King Edward VII Class Kit

Displacement: 16,350 tons standard, 17,500 tons full load Dimensions: 453’, 6” length overall x 78’ beam Machinery: 2-shaft, 18,000 hp VTE; 18 knots Armament 4 – 12” (2x2), 4 – 9.2” (4x1), 10 – 6” (6x1), 5 - 18” tubes

This kit will build a 1/144 scale King Edward VII class pre-dreadnought hull, suitable for R/C naval combat. The kit includes ribs, sub-deck, center keel, pump keels, rudder tray, , stringers, and decks with hatches. The builder will need to supply sheeting for the bottom and sides, approximately 4’ of 1/8”x1/4” basswood sticks, superstructure, and all controls and armament.

Ships in class:

HMS Africa HMS Dominion HMS King Edward VII HMS Britannia HMS Hibernia HMS New Zealand HMS Commonwealth HMS Hindustan

The kit can also be used to build the basic hull for the British Formidable and Duncan classes, as well as the Japanese Mikasa. The Japanese Asahi and Shikishima class are also close to the hull built from the shortened kit, needing only a subtraction or addition of 1/2” length respectively. When building any of these alternate ships, leave out the 1.8” extensions in the keel, sub-deck, and deck, as well as rib #9. The center casemates will have to be removed from the sub-deck and appropriate casemates constructed from scratch.
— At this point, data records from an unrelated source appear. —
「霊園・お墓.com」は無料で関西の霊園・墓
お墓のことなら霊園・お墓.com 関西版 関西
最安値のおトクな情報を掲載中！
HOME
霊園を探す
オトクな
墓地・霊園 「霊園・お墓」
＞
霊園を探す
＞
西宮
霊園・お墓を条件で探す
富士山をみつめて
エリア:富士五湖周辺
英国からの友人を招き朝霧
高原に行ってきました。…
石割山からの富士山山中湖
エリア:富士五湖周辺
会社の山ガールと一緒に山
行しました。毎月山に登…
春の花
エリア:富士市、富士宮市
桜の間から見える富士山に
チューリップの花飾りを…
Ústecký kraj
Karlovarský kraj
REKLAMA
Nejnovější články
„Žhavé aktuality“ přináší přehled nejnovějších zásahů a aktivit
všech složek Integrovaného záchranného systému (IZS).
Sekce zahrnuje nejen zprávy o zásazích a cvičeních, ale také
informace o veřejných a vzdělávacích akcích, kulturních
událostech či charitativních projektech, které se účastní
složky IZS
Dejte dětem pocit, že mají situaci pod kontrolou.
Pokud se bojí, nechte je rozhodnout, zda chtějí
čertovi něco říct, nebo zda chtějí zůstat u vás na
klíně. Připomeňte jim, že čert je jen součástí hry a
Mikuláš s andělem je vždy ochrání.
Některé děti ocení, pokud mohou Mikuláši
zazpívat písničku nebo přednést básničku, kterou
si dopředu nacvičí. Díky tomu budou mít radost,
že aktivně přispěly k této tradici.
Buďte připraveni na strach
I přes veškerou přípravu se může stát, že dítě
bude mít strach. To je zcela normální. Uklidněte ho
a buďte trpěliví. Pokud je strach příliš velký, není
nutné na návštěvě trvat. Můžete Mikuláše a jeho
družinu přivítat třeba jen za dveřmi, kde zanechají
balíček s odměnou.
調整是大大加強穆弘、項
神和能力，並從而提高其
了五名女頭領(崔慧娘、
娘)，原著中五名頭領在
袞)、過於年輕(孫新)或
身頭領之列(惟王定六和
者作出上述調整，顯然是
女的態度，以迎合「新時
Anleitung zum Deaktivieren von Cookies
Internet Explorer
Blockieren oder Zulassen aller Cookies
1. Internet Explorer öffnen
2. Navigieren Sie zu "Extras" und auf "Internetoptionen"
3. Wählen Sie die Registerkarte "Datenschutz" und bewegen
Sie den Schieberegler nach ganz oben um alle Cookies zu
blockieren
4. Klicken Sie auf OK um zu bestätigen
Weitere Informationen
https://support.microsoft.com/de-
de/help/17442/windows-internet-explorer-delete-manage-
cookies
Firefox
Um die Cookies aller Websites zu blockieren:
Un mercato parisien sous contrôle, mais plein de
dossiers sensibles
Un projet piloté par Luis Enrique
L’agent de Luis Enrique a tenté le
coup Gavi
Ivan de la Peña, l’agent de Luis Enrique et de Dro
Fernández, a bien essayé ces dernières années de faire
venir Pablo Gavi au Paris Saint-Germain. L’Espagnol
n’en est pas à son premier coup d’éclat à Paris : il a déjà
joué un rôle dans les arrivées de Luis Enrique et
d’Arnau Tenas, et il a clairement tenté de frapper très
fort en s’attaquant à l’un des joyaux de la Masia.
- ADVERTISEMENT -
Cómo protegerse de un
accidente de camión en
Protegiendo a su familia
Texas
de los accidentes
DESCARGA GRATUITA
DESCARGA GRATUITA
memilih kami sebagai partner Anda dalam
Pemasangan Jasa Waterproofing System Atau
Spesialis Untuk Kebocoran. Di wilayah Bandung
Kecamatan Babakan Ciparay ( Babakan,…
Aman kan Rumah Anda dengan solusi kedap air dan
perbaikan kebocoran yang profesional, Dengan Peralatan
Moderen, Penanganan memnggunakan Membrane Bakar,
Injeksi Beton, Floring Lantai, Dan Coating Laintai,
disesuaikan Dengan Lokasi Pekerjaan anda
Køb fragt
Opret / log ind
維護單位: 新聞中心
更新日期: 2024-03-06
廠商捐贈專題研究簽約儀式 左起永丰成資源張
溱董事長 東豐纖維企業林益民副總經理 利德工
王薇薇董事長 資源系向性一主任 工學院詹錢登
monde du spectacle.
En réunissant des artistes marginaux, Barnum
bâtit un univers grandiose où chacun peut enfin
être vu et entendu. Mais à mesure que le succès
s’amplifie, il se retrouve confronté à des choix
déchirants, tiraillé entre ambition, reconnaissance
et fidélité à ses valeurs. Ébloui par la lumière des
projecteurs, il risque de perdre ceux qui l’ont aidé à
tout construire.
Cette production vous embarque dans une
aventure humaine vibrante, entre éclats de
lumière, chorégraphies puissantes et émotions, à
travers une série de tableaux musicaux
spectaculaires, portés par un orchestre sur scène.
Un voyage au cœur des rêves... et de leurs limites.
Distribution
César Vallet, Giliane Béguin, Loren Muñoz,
Because of the change of rib spacing, the pump keels will only fit back to rib #8, after which new pump keels will have to be constructed.

Formidable class: Duncan Class: Japanese HMS Formidable HMS Albemarle IJN Mikasa HMS Irresistible HMS Cornwallis HMS Implacable HMS Duncan With additional changes: HMS London HMS Exmouth IJN Asahi HMS Bulwark HMS Montagu IJN Shikishima HMS Venerable HMS Russell IJN Hatsuse HMS Queen HMS Prince of Wales

Construction notes:

- This kit follows the generic wood kit building instruction available at http://www.jenkse.us/rcengr/Ship Construction.pdf.

- After gluing the sub-deck together, it needs to be notched to allow it to follow the deck curve at the fore and aft of the hull. In the bow, make one cut (both sides, avoiding the dovetail joint) just before the notch for the #2 rib, two cuts between ribs 2 and 3, and one cut between ribs 3 and 4. Make the cuts about 2/3 through the plywood and flex the plywood gently to make sure it bends. In the stern, make one cut between rib ribs 13 and 14, one cut between 12 and 13, and one between 11 and 12.

- When adding the 1/8” x 1/4” stringer to define the top of the hard area, use two pieces. One piece should go from rib 1 to rib 11. The second piece goes from rib 11 to rib 14. Since the hard area transitions from 1” below the waterline to the 45 degree turn of the bilge at rib 11, it is easier to install the stringer if there is a break at rib 11.

- The rudder tray is sized to use a Hitec HS-82MG servo. This metal gear servo has proven to be durable in combat use and only costs slightly more than a standard servo.